There was a moment in post-op recovery that I broke down a little. I was leaning over Hannah, holding up her cup of water so she could drink from the straw. I saw a little crust at the corner of her eye like the salt left from an involuntary tear. I remembered the line in the '5 wishes' thing about "I wish for a warm wash cloth for my face" as a comfort requested by someone near death. Even writing about right now makes me cry a little. Such a small request with such a huge implication. And I just looked at her and imagined how this all could have ended up differently and how thankful I was to the gods that she was just groggy and thirsty and not fading away forever. She saw my crying and playfully, sleepily said, "you really are a wimp." Guilty a mother-fucking charged. I own it. I'm a wimp and I'm really, really happy that the surgery is over and we can start looking toward a future free from the daily worry, emotional and physical pain, and intense fatigue.

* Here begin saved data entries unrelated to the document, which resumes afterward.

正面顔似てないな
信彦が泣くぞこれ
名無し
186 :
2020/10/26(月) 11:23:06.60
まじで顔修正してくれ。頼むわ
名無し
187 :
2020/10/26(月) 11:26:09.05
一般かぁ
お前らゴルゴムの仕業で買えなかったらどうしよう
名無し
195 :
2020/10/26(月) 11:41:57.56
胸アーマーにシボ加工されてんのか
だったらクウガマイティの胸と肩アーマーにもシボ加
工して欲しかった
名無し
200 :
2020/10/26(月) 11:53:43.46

She's lying on the couch right now, struggling between medicinally induced sleep and the desire to stay awake and cuddle with me. In about four hours I'll wake her so she can take another pill. So far, aside from some pretty bad aching and a touch of nausea, she's actually doing amazing. I am still afraid to leave her alone. I've seen her shift from doing perfectly fine to sobbing in the bathroom within seconds, so I still want to have someone at home with her while I'm away during this next week for work. But on the whole she's just fantastic. 

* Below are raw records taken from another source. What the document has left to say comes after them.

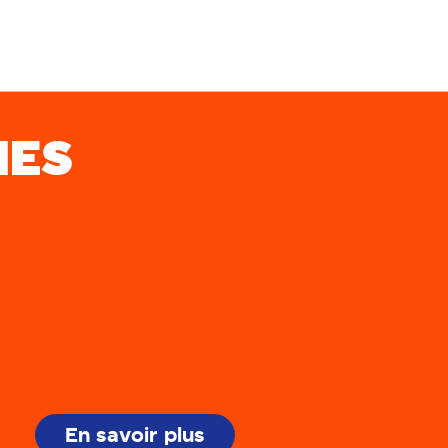
HES
En savoir plus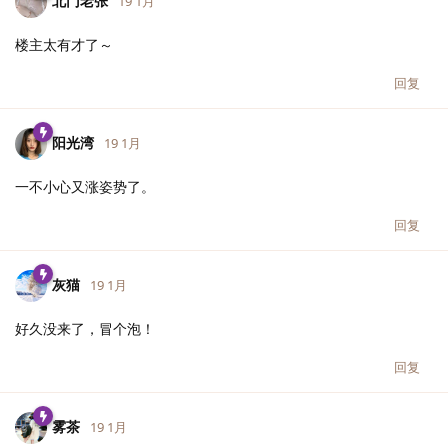
北门老张
19 1月
楼主太有才了～
回复
阳光湾
19 1月
一不小心又涨姿势了。
回复
灰猫
19 1月
好久没来了，冒个泡！
回复
雾茶
19 1月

And on the subject of fantastic, our friends and support network have been absolutely stunning in their kindness and consideration. I can't even begin to write or verbalize my thankfulness. I am touched beyond words and I know that had it not been for our friends and family, I would be completely lost right now. Thank you to the many who have made Hannah and I feel so very special and loved. 

1 comment:

  1. Happy to see you chronicle your feelings too! And I'm so happy for both of you. Hannah's had a bleeding problem since I've known you guys and I'm just so happy you both get to focus on other stuff now that the Dr's have had their collective heads forcibly pulled from their ignorant asses for nine years.